= TRY IT =
What lines of the data hold the string "Крайслер"? Pull each one out.

[[ DATA FOR THIS TASK open ]]

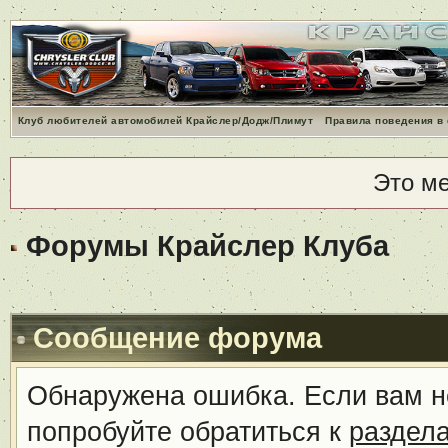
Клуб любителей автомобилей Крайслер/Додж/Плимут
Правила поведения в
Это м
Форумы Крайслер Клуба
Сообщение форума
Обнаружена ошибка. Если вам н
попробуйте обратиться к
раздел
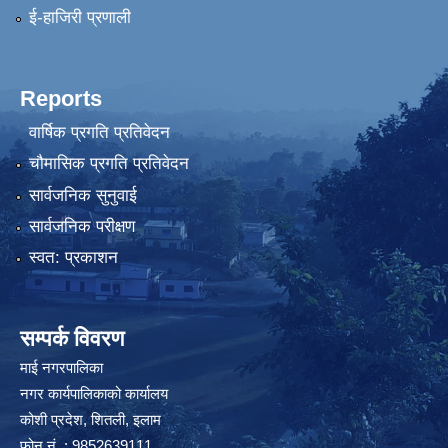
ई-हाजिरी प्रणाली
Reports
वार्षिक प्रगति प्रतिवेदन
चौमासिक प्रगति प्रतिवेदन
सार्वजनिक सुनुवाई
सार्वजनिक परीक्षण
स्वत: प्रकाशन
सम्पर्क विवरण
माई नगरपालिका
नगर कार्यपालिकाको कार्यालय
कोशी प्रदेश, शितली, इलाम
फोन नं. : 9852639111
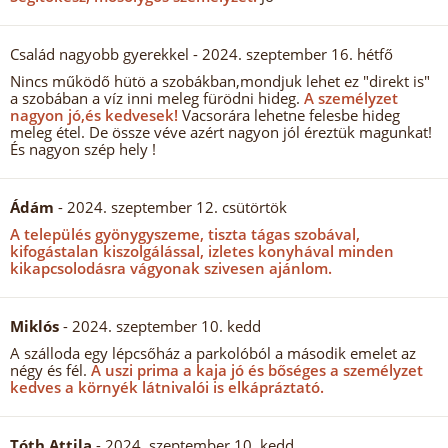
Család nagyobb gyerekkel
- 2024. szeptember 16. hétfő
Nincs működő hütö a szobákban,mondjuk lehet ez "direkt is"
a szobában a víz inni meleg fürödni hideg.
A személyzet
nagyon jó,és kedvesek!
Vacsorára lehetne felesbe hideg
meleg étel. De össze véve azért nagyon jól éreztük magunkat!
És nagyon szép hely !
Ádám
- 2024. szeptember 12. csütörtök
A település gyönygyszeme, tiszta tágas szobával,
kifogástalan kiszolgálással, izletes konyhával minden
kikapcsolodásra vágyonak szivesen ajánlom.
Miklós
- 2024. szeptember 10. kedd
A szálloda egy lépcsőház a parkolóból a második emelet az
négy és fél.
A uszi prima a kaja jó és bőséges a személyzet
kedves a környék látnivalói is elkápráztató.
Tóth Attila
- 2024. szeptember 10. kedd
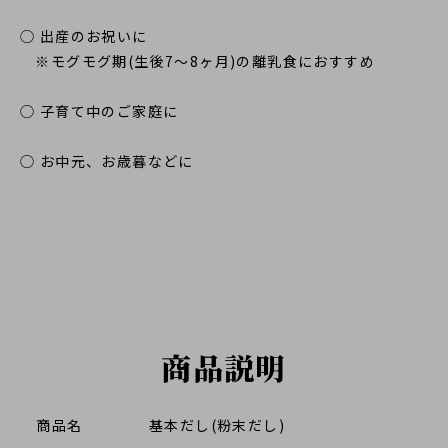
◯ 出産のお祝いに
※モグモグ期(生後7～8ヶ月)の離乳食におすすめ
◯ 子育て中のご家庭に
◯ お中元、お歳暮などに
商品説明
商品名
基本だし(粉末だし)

[[ DATA FOR THIS TASK closed ]]
[[ DATA FOR THIS TASK open ]]

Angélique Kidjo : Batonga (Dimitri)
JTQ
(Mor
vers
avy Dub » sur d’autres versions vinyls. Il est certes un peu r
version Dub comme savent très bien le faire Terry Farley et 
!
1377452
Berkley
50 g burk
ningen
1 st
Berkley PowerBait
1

[[ DATA FOR THIS TASK closed ]]
[[ DATA FOR THIS TASK open ]]

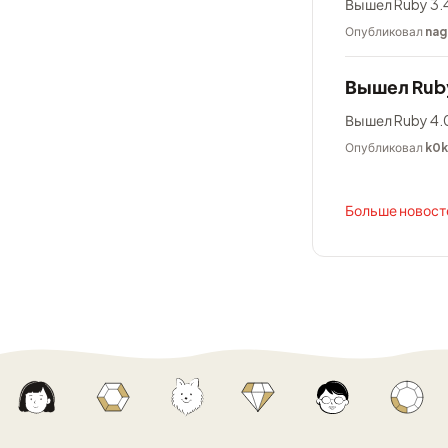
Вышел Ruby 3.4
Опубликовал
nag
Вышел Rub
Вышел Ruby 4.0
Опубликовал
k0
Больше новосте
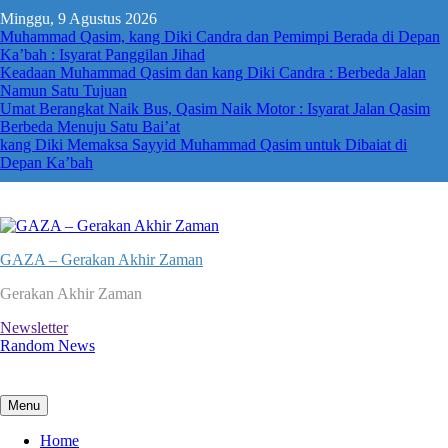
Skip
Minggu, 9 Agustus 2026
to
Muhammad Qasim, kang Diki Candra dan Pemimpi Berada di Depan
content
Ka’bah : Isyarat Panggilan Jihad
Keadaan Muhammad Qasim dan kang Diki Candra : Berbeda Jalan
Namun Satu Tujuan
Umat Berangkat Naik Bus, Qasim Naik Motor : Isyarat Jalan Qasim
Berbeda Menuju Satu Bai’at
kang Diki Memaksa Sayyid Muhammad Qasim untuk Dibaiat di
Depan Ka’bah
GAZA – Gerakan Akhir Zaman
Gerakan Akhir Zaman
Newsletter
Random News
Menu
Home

[[ DATA FOR THIS TASK closed ]]

= EXERCISE RESULT =
Клуб любителей автомобилей Крайслер/Додж/Плимут
Форумы Крайслер Клуба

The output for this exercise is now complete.